I don’t know about you, but for me that creates enough tension. The plan, as it was laid out, sounded nearly impossible to accomplish, yet she’d give it her best shot because, well, what else could she do? As a viewer, willing to suspend a lot of disbelief to be told this story, I was in.

But then the writers started adding in extra obstacles to “ratchet-up” the tension. I don’t want to give anything away, but here are a few hints: fire, tangled cords, Chinese. And that’s not all of them. The final one I can’t even list because it would give too much away, but it was the last straw for me. When it happened, I actually laughed out loud. It had all just become too much. The Hero had gone through an ENORMOUS number of obstacles, and when it looked like she was finally in the clear, they threw in this last, completely unnecessary obstacle that just made me shake my head and laugh.

Don’t get me wrong. I do think some additional obstacles are okay. There are always things ready to jump out of closets at the Hero. Just not every closet. And why not? Because, in my opinion, as a writer creating fiction you have to walk a fine line of the believable vs. unbelievable carefully.

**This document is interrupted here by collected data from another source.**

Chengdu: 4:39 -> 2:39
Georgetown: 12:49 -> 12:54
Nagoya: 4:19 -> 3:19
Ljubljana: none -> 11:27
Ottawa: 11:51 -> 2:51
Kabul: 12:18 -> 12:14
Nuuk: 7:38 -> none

As a viewer, I’m always aware that a movie is a work of fiction. (Unless it isn’t. Love me some documentaries.) I might be drawn in emotionally, to the point I forget the passing of time, but I’m never so enthralled that I forget I’m being told something someone made up. For me, the best movies never make me doubt that, while I know this story didn’t happen, it could happen. That’s true even with science fiction and fantasies, as long as the story operates believably in the rules of the world the writer has established.

For me, one of the ways a story can begin to become unbelievable is when a writer starts adding additional obstacles that are not really necessary to the main arch of the story and do little or nothing to move the story forward. At best, they make the viewer feel tenser, whether her or she needs to or not. But at worst, they are distracting and make the viewer question the movie. Then all you’ve done as a writer is swerve the story closer towards the implausible.

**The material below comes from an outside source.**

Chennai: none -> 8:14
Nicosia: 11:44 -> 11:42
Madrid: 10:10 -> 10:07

Instead, I prefer to see the writer allow the natural tension of the story he or she’s created to run its course. Trust that the basic premise of a woman stranded in space facing death is enough to carry a story. And in Gravity, it most definitely was enough for me. It didn’t need so many extra obstacles. The main one was big enough.

I’m not picking on this movie alone. Quite a few movies are guilty of this. Another that comes to mind is Precious. The protagonist suffers what would be for most of us an insurmountable number of tragedies. But, for me, a diagnosis she receives at the end of the movie, was one tragedy too many. After everything that had happened to Precious, this last thing made the story seem unbelievable to me. I didn’t feel sorry for her anymore because I felt the writer was trying too hard at that point to make me feel sorry. To be incredibly crass about it, it was as if I wanted to say to the writer: ‘I get it. I understand her life is tragic. This isn’t necessary.”

So does everything that can go wrong need to go wrong? No, I really don’t think so. Again, for me, it comes back to trust. As a writer, trust that your initial inciting incident that pushes your Hero down the path of struggle is enough to carry your story. Stop augmenting it. You only make it more unbelievable.